Bazı salyangozlar 3 yıla varan sürelerle estivasyonda kalabilirler.
7. Etçil salyangoz var mı?
Kara salyangozlarının çoğu otobur veya ayrıştırıcıdır, ancak bu kuralı çiğneyen bazı temsilcileri vardır.Örneğin, Powelliphanta cinsinin örnekleri, yırtıcılık kapasiteleriyle dikkat çekiyor. Çok yavaş hareket ederler ve bu nedenle yalnızca benzer hareket kabiliyetine sahip sümüklü böcek ve solucan türlerini avlayabilirler.
Merakla, bu salyangozlar avlarını kesmek ve doğrudan yemek borusuna giden parçaları yutmak için radulalarını kullanırlar. Bu gastropod yumuşakça grubu, özellikle endemik oldukları habitatlarda (Yeni Zelanda) yerli olmayan yırtıcı hayvanların artması nedeniyle ciddi bir yok olma tehlikesi altındadır.
Bu etçil salyangozlar 20 yıla kadar yaşarlar ve 5 ya da 6 yaşına gelene kadar cinsel olgunluğa erişmezler.
8. Dev salyangozlar var!
Salyangozların bir merakı da hepsinin küçük olmaması çünkü Achatina marginata gibi kabukla birlikte boyu 21 santimetreden fazla, vücut çapı ise yaklaşık 13 santimetreye ulaşan türleri var.Bu ve Achatina cinsinin diğer temsilcileri, Afrika'ya özgü "dev salyangozlar" olarak bilinir.

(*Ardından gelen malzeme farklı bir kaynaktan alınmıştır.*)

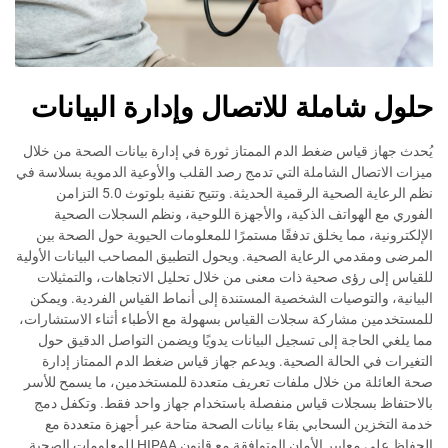
حلول شاملة للاتصال وإدارة البيانات
يُحدث جهاز قياس ضغط الدم الممتاز ثورة في إدارة بيانات الصحة من خلال
ميزات الاتصال الشاملة التي تدمج رصد القلب والأوعية الدموية بسلاسة في
نظم الرعاية الصحية الرقمية الحديثة. وتتيح تقنية بلوتوث 5.0 التزامن
الفوري مع الهواتف الذكية، والأجهزة اللوحية، ونظم السجلات الصحية
الإلكترونية، مما يخلق تدفقًا مستمرًا للمعلومات الحيوية حول الصحة بين
المرضى ومقدمي الرعاية الصحية. ويحول التطبيق المصاحب البيانات الأولية
للقياس إلى رؤى صحية ذات معنى من خلال تحليل الاتجاهات، والتمثيلات
البيانية، والتوصيات الشخصية المستندة إلى أنماط القياس الفردية. ويمكن
للمستخدمين مشاركة سجلات القياس بسهولة مع الأطباء أثناء الاستشارات،
مما يلغي الحاجة إلى تسجيل البيانات يدويًا ويضمن التواصل الدقيق حول
التغيرات في الحالة الصحية. ويدعم جهاز قياس ضغط الدم الممتاز إدارة
صحة العائلة من خلال ملفات تعريف متعددة للمستخدمين، ما يسمح للأسر
بالاحتفاظ بسجلات قياس منفصلة باستخدام جهاز واحد فقط. وتكفل دمج
خدمة التخزين السحابي بقاء بيانات الصحة متاحة عبر أجهزة متعددة مع
الحفاظ على معايير الأمان المتوافقة مع قانون HIPAA للمعلومات الصحية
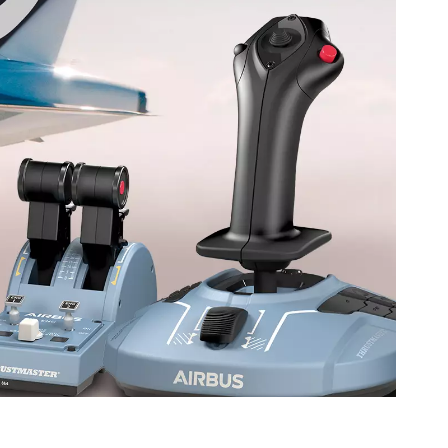
s son compatibles con PC (Windows 10, 8).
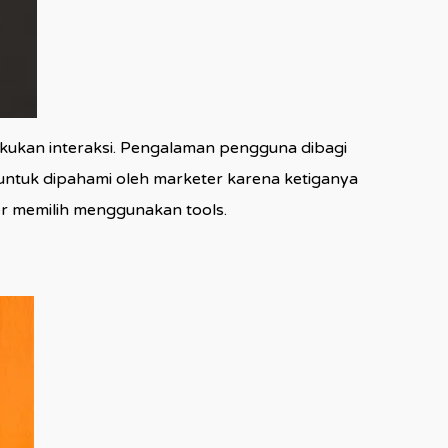
kukan interaksi. Pengalaman pengguna dibagi
ib untuk dipahami oleh marketer karena ketiganya
r memilih menggunakan tools.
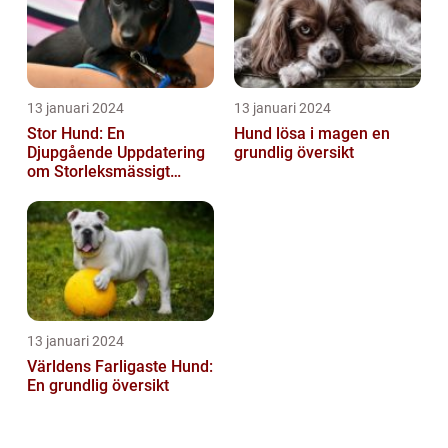
13 januari 2024
13 januari 2024
Stor Hund: En
Hund lösa i magen en
Djupgående Uppdatering
grundlig översikt
om Storleksmässigt
Imponerande
Hundsporter för
Hundälskare
13 januari 2024
Världens Farligaste Hund:
En grundlig översikt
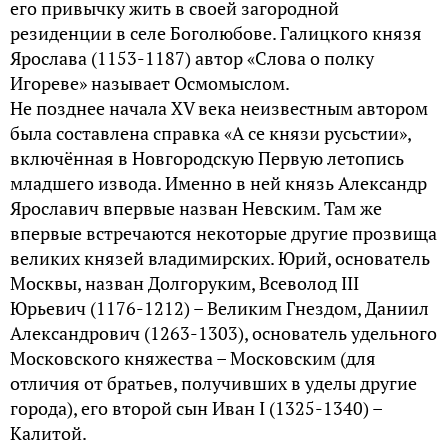
его привычку жить в своей загородной
резиденции в селе Боголюбове. Галицкого князя
Ярослава (1153-1187) автор «Слова о полку
Игореве» называет Осмомыслом.
Не позднее начала XV века неизвестным автором
была составлена справка «А се князи русьстии»,
включённая в Новгородскую Первую летопись
младшего извода. Именно в ней князь Александр
Ярославич впервые назван Невским. Там же
впервые встречаются некоторые другие прозвища
великих князей владимирских. Юрий, основатель
Москвы, назван Долгоруким, Всеволод III
Юрьевич (1176-1212) – Великим Гнездом, Даниил
Александрович (1263-1303), основатель удельного
Московского княжества – Московским (для
отличия от братьев, получивших в уделы другие
города), его второй сын Иван I (1325-1340) –
Калитой.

Dev salyangozlar otoburdur ve size saldırmaya çalışmayacaklarını bilmek rahatlatıcı görünse de çok fazla zarar verirler. Sebzeleri amansız bir şekilde tüketme yetenekleri ve üreme potansiyelleri nedeniyle dünyanın birçok ılıman bölgesinde zararlı olarak kabul edilirler.

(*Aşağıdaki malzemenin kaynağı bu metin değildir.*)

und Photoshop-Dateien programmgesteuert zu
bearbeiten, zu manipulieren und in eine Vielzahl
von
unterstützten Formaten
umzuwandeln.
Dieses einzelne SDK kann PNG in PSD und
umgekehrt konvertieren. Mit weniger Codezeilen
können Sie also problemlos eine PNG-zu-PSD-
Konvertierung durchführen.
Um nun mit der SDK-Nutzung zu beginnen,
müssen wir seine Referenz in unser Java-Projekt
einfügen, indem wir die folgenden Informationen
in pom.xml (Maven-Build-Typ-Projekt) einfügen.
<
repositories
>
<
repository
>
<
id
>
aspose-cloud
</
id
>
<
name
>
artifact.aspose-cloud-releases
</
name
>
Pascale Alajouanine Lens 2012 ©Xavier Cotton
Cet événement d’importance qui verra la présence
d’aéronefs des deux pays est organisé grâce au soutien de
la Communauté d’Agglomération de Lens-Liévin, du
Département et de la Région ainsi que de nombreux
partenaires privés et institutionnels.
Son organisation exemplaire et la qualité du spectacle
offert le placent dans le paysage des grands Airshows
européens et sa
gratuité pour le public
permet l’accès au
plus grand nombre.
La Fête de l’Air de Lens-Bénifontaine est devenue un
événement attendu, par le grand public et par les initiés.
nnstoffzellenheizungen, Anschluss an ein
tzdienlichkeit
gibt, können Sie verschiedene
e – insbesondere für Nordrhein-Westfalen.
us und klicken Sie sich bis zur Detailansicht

9. Salyangozların tuhaflıkları: çok yönlü bir üreme
Kara salyangozu türlerinin çoğu hermafrodittir, yani hem erkek hem de dişi üreme sistemlerine sahiptirler. Genel cinsel kararlılıklarına rağmen, bu gastropodlar eşlerine kur yapmak için önemli ölçüde zaman harcarlar (2 ila 12 saat arasında). Bazı türlerin vücutlarında partnerlerini çekmek için fırlattıkları aşk okları vardır.
Aşk okları kur yapma sırasında kullanılan kireçli veya ince yapılı yapılardır. Bazı biyologlar varlıklarını Aşk Tanrısı kavramına ve aşk oklarına bağladılar.

10. İnsanla özel bir ilişki
Salyangozların merakını bitirmek için insan kültürü ve toplumdaki rollerini gözden geçirmek gerekiyor. Birçoğu, ortadan kaldırılması gereken mahsul zararlıları ve baş belaları olarak görülüyor, ancak hiçbir şey gerçeklerden daha fazla değil. Saygıyı hak eden canlılar olmalarının yanı sıra ortamlar için hayati ekosistem görevlerini yerine getirirler.
Bu hayvanlar, çeşitli kuş ve memeli türleri tarafından yenir, ancak bunun ötesinde, insanlar bile onları modern mutfaklarına ve cilt merhemlerine entegre etme cüretini göstermiştir. Salyangoz çiftliklerinin varlığı, bir omurgasızın göze ne kadar nahoş görünse de, her zaman eşit oranda ekosistemik ve ekonomik bir kullanıma sahip olacağını göstermektedir.